After President Trump notified Congress that he intended to renegotiate NAFTA, the U.S. Trade Representative (“USTR”) received public comments and held hearings throughout June 2017. Those hearings were billed as pertaining to the “upcoming negotiations of the North American Free Trade Agreement.” In July 2017, USTR released a set of objectives for the renegotiation of NAFTA and announced that the first round of talks would occur in August 2017. This initial round concluded with a trilateral statement, issued by USTR Robert Lighthizer, Canadian Foreign Affairs Minister Chrystia Freeland, and Mexican Secretary of the Economy Ildefonso Guajardo.
Three-way negotiations continued for months. However, in June of this year, the United States began negotiating bilaterally with Mexico, and the two countries reached an agreement on August 27 that did not include Canada. In the ensuing days, the United States and Canada began negotiations to attempt to finalize the terms of a three-way deal by August 31, 2018. TPA played a key role in that target date: On December 1, 2018, a new president takes office in Mexico. Under TPA, the Trump Administration needed to give Congress 90 days’ notice of the intent to sign the agreement with Mexico’s outgoing president before he left office. So far, talks with Canada have failed to yield an agreement.
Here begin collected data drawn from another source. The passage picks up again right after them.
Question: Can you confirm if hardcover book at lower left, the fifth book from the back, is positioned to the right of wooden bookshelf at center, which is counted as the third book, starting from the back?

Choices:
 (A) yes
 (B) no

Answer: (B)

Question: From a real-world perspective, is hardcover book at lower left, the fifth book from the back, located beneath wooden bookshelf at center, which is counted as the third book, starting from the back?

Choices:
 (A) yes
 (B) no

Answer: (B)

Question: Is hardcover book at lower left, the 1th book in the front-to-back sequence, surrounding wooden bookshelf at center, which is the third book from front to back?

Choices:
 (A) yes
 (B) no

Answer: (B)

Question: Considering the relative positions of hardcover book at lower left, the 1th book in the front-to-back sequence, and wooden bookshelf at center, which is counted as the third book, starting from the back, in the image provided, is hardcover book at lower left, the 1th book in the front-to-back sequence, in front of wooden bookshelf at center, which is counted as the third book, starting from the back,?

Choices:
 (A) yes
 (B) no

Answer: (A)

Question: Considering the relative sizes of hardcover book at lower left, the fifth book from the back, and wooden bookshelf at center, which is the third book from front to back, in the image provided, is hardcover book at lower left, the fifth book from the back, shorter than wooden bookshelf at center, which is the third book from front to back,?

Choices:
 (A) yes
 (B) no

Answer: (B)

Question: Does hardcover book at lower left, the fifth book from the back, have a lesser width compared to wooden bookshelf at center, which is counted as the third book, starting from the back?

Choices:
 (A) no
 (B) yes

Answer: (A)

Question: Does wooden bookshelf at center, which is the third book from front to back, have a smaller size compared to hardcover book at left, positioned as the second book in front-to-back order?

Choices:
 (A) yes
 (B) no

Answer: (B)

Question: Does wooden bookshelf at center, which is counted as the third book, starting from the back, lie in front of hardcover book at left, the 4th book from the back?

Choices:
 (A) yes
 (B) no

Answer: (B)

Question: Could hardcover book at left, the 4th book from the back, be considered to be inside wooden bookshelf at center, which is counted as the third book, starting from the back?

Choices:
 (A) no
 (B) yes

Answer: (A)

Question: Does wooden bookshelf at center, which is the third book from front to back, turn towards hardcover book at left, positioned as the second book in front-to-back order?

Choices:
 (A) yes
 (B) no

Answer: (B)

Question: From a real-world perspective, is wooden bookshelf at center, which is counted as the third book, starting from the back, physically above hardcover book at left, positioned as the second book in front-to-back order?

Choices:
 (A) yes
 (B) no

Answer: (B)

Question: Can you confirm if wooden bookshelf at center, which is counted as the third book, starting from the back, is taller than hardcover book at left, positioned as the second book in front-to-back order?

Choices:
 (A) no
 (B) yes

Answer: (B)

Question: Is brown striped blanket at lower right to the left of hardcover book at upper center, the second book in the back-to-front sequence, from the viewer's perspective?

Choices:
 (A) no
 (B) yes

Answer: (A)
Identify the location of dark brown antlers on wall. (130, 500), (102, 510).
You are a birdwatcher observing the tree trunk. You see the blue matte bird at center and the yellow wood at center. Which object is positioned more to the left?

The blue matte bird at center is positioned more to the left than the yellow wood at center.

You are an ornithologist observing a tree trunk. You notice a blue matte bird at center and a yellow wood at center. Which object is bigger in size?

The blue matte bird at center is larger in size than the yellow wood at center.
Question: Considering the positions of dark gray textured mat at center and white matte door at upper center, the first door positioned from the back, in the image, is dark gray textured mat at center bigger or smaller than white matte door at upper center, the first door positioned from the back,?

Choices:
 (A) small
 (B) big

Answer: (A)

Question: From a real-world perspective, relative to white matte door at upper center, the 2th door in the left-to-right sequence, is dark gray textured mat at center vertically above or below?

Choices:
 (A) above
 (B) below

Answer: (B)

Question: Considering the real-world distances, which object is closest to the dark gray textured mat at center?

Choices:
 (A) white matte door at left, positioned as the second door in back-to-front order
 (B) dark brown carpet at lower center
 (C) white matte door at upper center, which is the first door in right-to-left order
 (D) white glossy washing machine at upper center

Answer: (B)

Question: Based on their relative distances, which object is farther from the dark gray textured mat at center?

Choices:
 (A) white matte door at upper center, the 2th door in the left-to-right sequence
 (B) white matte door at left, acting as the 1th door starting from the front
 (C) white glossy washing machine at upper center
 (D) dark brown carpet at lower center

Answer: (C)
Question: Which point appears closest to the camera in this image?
The tactic of seeking to conclude a bilateral agreement with Mexico in order to, in the words of Debra Steger, “bring Canada along” was met with opposition, including the argument that the President exceeded his fast-track authority. President Trump has asserted that there is “no political necessity to keep Canada in the new NAFTA deal.” But an agreement without Canada is not the agreement that the President notified Congress he would be negotiating back in May 2017.
For his part, USTR Lighthizer (a recognized technical trade law expert) has asserted that the agreement reached with Mexico will qualify for TPA procedures. However, if either house of Congress disagrees, then any consideration or approval of that agreement on the Hill might be significantly delayed, certainly beyond the term of the current Mexican president. And the next president of Mexico might not be willing to sign a deal negotiated by his predecessor.
Trade promotion authority is extraordinary—it gives the President a pathway to negotiate an international trade agreement without substantive input from Congress or the risk that the resulting deal will be held up by legislative machination. If either house determines that President Trump failed to comply with the procedural notification requirements of TPA in connection with the U.S.-Mexico Trade Agreement, he could lose the ability to consummate a deal at all, much less on the expedited timeline he seeks.
 Bipartisan Congressional Trade Priorities and Accountability Act of 2015, 19 U.S.C. §§ 4201-4210
(2012 & Supp. III 2015).
 U.S. Const. art. I, § 8, cl. 3.
 U.S. Const. art. II, § 2.
 Trade Act of 1974, 19 U.S.C. §§ 2101-2497 (2012).
 Bipartisan Congressional Trade Priorities and Accountability Act of 2015, 19 U.S.C. § 4204 (2012 & Supp. III 2015).
 Don Pittis, A Deadline Could Be Good for Trade Talks, but Trump’s Isn’t Firm, Don Pittis, CBC News, Aug. 29, 2018, https://www.cbc.ca/news/business/trade-nafta-1.4801599. Debra Steger, currently a professor of international trade, was part of the Canadian team that negotiated the Uruguay Round resulting in the World Trade Organization.